One of the lesser-known branches of the IRS is the Office of Professional Responsibility (OPR), which oversees professionals who work with taxpayers. OPR's responsibilities include ensuring tax advisors and other tax professionals follow Circular 230's standards.
Circular 230 refers to the regulations and laws that dictate:
- Who may practice before the IRS
- What that practice entails
- Practitioners' duties and responsibilities
- Sanctions for violating the regulations
- The administrative procedures for any disciplinary action
IRS employees can refer any tax advisor or other tax professional to the OPR if they believe the practitioner has violated any part of Circular 230.
Circular 230 applies to a wide range of tax professionals but does have a section specific to tax advisors, which went into effect in July 2025.
Tax Advisors and § 10.33
Circular 230 lays out the expected responsibilities and duties for tax advisors. Tax advisors are expected to provide high-quality representation and follow best practices.

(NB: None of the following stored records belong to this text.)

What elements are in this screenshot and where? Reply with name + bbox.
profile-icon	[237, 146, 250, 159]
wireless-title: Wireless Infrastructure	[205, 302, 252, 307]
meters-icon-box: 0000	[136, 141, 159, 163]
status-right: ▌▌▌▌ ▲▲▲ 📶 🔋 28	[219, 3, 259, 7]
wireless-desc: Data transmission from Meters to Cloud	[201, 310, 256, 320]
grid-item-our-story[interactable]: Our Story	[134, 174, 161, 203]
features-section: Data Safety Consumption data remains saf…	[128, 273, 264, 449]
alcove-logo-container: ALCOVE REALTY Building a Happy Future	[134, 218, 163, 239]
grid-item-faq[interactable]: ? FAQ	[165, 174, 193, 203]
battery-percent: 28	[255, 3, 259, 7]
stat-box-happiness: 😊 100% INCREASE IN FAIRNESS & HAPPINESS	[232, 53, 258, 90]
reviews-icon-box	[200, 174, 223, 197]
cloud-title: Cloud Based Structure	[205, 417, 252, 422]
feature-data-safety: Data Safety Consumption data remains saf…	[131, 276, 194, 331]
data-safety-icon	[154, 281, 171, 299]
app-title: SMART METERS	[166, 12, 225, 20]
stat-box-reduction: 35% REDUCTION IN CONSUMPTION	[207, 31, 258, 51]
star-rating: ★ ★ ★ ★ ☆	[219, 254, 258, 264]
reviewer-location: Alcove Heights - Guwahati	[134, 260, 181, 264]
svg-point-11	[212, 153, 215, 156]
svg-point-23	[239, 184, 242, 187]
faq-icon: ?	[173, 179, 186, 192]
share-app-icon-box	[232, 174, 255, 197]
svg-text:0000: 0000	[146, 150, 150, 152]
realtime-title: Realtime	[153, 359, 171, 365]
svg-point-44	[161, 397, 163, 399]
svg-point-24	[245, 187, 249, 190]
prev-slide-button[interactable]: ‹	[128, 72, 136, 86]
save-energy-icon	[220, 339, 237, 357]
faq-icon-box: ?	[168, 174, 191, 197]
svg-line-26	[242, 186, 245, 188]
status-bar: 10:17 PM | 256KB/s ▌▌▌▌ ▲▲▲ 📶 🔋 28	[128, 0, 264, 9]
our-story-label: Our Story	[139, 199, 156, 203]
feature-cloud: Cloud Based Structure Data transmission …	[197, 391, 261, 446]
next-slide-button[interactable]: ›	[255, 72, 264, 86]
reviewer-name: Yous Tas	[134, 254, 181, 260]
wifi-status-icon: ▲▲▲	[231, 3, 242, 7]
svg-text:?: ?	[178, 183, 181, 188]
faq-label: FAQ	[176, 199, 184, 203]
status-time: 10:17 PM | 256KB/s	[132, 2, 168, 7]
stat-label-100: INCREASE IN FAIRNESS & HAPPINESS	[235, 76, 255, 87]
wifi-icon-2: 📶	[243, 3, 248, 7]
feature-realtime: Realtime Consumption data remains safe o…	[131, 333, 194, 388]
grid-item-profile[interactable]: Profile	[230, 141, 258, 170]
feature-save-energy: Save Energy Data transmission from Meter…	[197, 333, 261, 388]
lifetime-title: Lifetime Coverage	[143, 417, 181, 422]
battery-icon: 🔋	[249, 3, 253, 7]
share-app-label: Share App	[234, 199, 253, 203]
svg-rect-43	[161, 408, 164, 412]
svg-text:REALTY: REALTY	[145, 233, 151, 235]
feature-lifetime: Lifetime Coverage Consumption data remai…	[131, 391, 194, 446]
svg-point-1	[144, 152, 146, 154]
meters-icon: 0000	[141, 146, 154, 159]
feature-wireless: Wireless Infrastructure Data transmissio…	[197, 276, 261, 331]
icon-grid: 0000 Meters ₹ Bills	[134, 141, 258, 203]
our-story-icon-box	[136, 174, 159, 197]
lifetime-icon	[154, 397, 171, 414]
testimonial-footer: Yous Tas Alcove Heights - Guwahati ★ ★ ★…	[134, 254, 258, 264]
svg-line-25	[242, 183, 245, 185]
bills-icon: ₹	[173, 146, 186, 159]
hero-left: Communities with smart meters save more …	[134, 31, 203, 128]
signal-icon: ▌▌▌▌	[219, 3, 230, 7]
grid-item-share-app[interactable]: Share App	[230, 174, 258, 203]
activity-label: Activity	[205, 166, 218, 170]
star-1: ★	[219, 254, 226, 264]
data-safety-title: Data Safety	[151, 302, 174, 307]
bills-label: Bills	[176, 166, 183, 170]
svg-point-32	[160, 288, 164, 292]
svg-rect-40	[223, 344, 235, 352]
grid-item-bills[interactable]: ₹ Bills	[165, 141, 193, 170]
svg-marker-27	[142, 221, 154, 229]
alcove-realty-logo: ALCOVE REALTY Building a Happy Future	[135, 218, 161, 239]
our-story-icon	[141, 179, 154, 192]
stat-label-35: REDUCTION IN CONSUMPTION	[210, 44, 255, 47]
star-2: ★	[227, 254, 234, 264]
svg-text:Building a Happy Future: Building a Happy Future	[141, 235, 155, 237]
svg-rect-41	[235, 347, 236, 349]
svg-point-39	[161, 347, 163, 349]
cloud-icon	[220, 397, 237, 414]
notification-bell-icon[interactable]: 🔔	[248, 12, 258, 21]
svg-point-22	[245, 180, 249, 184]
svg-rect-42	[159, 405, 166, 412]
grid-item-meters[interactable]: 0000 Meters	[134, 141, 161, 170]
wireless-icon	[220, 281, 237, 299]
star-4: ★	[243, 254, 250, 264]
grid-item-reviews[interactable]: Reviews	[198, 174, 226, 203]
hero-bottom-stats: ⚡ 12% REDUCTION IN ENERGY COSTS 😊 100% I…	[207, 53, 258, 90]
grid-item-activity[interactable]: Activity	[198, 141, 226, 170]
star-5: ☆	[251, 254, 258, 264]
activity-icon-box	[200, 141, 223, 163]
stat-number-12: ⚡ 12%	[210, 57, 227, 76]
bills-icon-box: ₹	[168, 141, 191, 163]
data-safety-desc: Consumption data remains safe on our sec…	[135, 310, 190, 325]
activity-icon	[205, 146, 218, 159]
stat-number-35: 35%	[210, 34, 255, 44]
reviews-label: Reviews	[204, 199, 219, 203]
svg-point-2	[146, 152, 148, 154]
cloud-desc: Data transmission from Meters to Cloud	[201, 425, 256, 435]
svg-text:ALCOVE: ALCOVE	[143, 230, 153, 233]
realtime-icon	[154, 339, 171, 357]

These best practices include:
- Communicating with the client about the scope of the tax advisor's role in assisting the client with federal tax issues
- Establishing facts, deciding which facts are relevant, relating the applicable law to these facts, and reaching conclusions that the law and facts support.
- Informing clients about the conclusions reached and providing explanations about why an advisor recommends this course of action.
- Abiding by all other requirements in Circular 230.
When tax advisors fall short of these expectations, the OPR may pursue sanctions against them.
Tax advisors must be competent to advise clients on tax laws. They must also follow the law, base written advice on reasonable assumptions about the facts and the law, and refrain from advising the client to take a position that doesn't have a reasonable base in the law or regulations, to name just a few of the expectations listed in Circular 230.
When the OPR pursues sanctions against a tax advisor, they'll use a reasonable practitioner standard. This standard includes considering all facts and circumstances, such as the scope of the engagement and details about the advice sought by the taxpayer.
In short, the IRS can accuse a tax advisor of giving bad advice and pursue sanctions against that advisor when the IRS has evidence that the tax advisor gave incorrect advice or otherwise acted in a way that differs from how most tax advisors would act in a similar situation.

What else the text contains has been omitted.